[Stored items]
------

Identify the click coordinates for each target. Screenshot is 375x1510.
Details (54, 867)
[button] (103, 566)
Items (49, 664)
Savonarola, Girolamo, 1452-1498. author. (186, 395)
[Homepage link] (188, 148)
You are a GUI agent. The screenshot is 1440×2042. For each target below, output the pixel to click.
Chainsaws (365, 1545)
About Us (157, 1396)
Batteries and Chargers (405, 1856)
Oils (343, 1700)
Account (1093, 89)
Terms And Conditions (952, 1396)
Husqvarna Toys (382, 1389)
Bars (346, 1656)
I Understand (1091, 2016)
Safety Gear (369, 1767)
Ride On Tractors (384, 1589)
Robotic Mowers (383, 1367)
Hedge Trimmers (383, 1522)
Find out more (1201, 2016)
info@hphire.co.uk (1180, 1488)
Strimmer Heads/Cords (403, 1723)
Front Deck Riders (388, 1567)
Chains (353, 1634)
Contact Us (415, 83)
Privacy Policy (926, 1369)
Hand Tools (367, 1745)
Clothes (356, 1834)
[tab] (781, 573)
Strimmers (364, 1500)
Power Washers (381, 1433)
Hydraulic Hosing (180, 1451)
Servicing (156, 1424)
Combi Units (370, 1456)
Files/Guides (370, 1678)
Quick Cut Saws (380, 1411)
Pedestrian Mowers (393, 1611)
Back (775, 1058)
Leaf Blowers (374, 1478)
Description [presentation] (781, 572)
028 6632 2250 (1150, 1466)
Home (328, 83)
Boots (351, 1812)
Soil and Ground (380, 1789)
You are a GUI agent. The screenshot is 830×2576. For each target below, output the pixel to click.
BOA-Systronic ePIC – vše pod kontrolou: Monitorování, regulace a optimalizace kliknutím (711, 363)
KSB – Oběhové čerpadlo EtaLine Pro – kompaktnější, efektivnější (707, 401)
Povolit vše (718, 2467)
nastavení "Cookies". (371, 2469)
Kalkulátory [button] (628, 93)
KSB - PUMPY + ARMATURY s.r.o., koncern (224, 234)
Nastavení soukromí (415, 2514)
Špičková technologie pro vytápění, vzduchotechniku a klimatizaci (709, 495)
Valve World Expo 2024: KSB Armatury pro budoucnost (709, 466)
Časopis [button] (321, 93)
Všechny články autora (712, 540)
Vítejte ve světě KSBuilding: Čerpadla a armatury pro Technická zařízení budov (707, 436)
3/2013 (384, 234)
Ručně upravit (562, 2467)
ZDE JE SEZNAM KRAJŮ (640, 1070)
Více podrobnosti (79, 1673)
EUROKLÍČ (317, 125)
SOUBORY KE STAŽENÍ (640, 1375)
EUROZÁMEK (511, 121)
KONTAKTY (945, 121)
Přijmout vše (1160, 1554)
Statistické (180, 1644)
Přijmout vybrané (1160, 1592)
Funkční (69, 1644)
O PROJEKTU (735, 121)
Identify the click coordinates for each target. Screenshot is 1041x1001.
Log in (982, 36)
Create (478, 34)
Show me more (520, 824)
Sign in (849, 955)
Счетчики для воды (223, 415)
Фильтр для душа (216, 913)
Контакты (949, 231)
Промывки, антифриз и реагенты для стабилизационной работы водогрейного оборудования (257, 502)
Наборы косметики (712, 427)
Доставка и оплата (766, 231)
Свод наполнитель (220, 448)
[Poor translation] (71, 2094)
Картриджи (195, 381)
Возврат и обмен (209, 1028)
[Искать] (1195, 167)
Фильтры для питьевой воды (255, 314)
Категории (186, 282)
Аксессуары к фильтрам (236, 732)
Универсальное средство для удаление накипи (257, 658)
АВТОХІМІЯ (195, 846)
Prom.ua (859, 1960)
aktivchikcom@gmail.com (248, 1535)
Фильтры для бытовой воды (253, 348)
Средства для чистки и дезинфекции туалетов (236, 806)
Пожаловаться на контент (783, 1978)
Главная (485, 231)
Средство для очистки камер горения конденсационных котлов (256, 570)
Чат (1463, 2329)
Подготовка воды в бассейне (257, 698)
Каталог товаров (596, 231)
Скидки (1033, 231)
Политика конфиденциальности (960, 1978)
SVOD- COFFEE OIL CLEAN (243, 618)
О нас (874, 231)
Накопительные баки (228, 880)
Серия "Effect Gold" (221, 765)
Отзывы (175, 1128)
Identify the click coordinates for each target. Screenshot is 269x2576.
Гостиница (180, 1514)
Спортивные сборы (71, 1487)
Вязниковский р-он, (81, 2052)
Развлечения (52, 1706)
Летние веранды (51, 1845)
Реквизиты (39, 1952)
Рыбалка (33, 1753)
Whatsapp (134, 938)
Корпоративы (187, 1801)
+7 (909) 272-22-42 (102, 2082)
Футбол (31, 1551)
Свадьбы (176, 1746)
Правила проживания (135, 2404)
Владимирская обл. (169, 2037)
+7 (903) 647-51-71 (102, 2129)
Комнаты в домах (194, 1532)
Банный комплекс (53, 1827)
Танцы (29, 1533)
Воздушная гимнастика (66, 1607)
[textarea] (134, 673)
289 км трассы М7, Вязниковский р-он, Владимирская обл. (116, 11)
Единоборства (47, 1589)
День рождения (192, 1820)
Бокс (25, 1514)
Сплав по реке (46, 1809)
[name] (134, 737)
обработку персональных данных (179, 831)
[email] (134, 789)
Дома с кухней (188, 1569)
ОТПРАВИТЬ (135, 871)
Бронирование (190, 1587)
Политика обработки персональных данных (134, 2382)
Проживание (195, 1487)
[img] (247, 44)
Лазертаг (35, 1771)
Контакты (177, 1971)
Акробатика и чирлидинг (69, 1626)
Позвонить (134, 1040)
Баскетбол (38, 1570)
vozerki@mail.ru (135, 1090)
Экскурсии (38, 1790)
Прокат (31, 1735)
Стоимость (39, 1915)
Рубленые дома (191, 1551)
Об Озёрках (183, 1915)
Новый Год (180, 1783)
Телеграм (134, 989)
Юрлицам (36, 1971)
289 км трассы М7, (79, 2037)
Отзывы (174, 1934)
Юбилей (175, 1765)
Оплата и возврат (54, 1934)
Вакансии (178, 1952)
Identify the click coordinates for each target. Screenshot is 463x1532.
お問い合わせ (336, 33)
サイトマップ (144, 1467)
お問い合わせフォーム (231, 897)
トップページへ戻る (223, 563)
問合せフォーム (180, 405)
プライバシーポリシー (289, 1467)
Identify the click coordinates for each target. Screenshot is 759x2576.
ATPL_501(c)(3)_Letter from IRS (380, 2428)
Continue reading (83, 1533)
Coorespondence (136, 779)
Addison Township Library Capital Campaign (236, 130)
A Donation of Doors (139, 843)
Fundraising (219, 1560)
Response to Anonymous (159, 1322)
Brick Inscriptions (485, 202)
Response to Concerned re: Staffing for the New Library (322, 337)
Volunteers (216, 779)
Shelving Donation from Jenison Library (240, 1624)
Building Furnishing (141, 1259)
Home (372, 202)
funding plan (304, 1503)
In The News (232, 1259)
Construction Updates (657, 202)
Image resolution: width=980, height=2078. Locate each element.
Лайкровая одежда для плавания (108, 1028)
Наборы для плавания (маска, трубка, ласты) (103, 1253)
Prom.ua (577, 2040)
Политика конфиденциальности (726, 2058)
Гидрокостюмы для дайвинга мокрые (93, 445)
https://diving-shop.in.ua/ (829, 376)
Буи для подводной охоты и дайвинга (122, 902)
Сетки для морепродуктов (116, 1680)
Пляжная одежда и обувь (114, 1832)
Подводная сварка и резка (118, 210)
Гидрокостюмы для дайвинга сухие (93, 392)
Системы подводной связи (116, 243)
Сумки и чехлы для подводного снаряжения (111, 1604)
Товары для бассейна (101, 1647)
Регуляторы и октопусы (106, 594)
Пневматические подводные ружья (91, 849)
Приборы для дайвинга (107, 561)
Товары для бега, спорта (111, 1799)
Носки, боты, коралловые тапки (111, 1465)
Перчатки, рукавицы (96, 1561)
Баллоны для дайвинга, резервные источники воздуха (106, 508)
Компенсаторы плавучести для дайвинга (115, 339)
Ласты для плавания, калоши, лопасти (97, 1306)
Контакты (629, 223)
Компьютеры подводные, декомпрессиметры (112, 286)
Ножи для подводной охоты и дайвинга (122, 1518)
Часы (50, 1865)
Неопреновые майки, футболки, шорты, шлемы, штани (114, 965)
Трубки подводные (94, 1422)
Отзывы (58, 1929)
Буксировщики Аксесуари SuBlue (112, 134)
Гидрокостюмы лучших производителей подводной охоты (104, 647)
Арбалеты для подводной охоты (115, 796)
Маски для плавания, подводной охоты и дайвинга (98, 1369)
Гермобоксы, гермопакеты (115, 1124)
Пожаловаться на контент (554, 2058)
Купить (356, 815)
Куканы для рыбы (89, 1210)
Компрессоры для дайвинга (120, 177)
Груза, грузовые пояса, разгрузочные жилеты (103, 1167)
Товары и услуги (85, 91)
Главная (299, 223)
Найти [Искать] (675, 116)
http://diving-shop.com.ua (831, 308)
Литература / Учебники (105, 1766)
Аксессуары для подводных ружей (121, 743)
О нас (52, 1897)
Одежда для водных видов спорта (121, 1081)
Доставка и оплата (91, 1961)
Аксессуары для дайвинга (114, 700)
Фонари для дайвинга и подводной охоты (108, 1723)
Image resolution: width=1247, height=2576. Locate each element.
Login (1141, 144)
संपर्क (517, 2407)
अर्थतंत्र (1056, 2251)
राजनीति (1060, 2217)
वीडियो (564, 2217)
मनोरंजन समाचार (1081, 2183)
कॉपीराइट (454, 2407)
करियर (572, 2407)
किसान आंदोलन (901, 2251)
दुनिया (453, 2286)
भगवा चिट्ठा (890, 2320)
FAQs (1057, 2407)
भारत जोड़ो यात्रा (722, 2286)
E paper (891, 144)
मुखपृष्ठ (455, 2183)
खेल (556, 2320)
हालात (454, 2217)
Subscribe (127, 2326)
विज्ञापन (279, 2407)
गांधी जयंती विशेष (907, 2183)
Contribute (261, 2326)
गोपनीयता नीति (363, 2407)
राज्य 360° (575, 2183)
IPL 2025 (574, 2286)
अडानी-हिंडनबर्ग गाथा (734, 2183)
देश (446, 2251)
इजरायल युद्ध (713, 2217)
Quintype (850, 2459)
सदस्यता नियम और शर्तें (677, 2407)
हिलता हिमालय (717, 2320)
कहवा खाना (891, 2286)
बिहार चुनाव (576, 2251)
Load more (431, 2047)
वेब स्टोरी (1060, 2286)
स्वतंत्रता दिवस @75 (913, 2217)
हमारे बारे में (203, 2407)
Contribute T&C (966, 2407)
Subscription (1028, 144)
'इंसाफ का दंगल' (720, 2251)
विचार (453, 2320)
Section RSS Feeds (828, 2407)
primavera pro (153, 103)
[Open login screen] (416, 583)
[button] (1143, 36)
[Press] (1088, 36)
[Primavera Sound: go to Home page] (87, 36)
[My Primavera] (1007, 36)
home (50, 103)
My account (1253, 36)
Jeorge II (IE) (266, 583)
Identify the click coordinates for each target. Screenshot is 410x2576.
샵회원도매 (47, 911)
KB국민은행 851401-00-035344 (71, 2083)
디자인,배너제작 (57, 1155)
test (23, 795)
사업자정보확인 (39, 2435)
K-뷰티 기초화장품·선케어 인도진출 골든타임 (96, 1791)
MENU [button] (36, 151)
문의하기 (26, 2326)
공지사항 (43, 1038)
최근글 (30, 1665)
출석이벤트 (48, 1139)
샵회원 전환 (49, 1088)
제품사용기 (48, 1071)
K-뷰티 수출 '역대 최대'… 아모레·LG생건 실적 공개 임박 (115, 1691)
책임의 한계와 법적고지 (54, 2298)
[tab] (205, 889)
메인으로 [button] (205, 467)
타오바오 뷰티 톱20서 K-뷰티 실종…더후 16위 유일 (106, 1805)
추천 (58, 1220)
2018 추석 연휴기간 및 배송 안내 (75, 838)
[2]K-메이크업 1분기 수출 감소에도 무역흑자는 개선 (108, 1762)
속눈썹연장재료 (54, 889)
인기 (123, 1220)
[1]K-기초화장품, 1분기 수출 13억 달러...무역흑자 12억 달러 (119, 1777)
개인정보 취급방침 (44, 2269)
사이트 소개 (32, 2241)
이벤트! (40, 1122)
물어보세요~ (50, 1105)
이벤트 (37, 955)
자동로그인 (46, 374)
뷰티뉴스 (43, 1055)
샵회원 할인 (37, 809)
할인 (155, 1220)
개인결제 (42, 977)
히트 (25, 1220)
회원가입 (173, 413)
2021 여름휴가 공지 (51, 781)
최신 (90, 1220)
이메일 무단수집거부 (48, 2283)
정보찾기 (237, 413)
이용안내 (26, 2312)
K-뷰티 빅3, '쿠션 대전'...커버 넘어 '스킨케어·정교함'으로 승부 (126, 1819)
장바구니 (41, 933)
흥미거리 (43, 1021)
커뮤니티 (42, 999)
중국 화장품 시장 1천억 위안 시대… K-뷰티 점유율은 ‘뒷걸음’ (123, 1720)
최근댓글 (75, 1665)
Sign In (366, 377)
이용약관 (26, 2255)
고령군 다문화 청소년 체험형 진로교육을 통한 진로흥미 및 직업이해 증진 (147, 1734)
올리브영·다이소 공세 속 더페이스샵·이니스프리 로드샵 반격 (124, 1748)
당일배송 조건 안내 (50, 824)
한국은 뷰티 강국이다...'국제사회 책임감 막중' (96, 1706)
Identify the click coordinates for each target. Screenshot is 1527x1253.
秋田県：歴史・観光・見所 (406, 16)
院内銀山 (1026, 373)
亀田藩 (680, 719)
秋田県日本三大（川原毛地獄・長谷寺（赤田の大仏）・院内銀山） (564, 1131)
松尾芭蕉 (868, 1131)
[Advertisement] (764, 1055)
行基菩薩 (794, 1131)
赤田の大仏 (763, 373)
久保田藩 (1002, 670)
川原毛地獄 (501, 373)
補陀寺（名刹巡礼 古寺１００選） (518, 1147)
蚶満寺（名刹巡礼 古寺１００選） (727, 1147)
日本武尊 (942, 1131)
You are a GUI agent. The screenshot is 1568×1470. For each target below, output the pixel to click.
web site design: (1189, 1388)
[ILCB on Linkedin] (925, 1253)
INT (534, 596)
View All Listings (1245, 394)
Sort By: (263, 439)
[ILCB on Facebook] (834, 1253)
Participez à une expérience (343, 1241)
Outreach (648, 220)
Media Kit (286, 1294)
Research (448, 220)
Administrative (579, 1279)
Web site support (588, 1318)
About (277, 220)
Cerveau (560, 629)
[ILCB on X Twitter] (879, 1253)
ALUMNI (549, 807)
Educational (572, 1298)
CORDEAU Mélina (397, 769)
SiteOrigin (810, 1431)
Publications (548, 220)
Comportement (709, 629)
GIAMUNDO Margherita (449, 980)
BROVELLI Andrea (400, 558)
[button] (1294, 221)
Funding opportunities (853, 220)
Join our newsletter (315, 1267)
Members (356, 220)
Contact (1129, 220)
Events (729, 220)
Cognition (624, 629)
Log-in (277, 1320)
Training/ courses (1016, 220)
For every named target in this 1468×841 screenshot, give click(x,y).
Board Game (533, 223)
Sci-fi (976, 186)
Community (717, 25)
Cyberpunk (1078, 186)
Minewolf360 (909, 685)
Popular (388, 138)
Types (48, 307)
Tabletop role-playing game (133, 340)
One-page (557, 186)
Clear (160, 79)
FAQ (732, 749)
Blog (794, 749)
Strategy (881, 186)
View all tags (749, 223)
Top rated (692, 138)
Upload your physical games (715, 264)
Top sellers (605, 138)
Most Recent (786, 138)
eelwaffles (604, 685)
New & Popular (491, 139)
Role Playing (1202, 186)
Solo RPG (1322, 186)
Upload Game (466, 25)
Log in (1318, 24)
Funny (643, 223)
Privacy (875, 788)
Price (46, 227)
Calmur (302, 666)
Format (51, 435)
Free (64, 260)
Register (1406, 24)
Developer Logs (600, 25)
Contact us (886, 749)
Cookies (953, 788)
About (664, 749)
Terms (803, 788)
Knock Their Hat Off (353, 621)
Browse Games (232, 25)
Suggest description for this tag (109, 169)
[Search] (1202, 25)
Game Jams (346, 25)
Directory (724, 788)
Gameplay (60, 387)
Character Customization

------

=== ACTION ITEM ===
Which lines of the data contain "трассы"? Copy them all.

=== ANSWER SPACE ===
289 км трассы М7, Вязниковский р-он, Владимирская обл. (116, 11)
289 км трассы М7, (79, 2037)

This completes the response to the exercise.